→ **DATA SUPPLIED**:
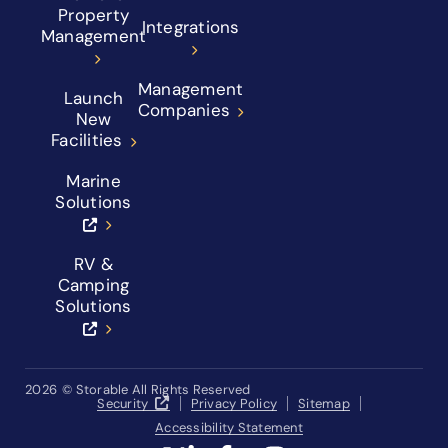
Property
Integrations
Management
Management
Launch
Companies
New
Facilities
Marine
Solutions
RV &
Camping
Solutions
2026
© Storable All Rights Reserved
Security
Privacy Policy
Sitemap
Accessibility Statement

→ **PROBLEM DESCRIPTION**:
Exact copy, pictures excluded: restate every record above word for word.

→ **RESPONSE**:
Property
Integrations
Management
Management
Launch
Companies
New
Facilities
Marine
Solutions
RV &
Camping
Solutions
2026
© Storable All Rights Reserved
Security
Privacy Policy
Sitemap
Accessibility Statement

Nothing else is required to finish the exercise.